Cloudflare has become the epicenter of a massive data leak brought about by a bug in its software. The web service hosts millions of websites across the world, leading many to be worried about the potential ramifications of the incident.
The issue, popularly being referred to as Cloudbleed, was first brought to light by Google Project Zero security researcher Tavis Ormandy. According to Cloudflare, he contacted the company on 17 February to bring its attention to a security problem with its edge servers that was giving way to corrupted web pages being returned by HTTP requests.
Cloudflare says it investigated the matter and concluded that its servers were returning memory which contained private information like authentication tokens, encryption keys, passwords, and HTTP cookies. Search engines appear to have cached this sensitive data, potentially exposing millions of people.
Ormandy took to his Twitter account on February 24 to tell the public that Cloudflare had been leaking customer HTTPS sessions for months, leaving sites like FitBit, Uber, OkCupid, and 1Password vulnerable. Cloudflare admitted that the concern might have been active since September 22 and reached its zenith from February 13 to February 18.

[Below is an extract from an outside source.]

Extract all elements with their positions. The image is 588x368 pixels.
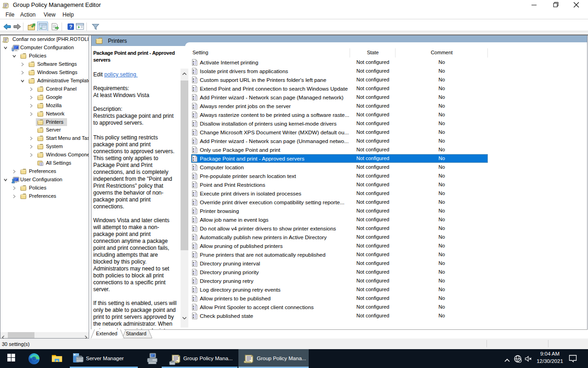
svg-text:?: ?	[69, 24, 73, 29]
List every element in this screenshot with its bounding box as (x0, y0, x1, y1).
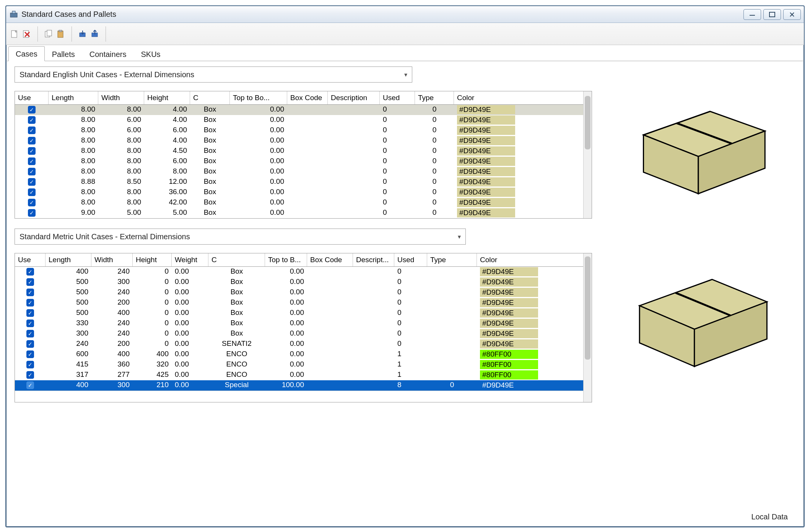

Worryingly, Cloudflare also stated that 120000 websites were leaking out data on a daily basis at Cloudbleed’s height. It claims the bug has now been squashed. The firm is also trying to reassure the public by asserting that it did not find any instances of the leaked data or security hole being taken advantage of by hackers.
Search engines like Google are now working on scrubbing the private cached data. The process hasn’t been finished yet, which is why it would be advisable to change passwords till the mess is completely cleared up.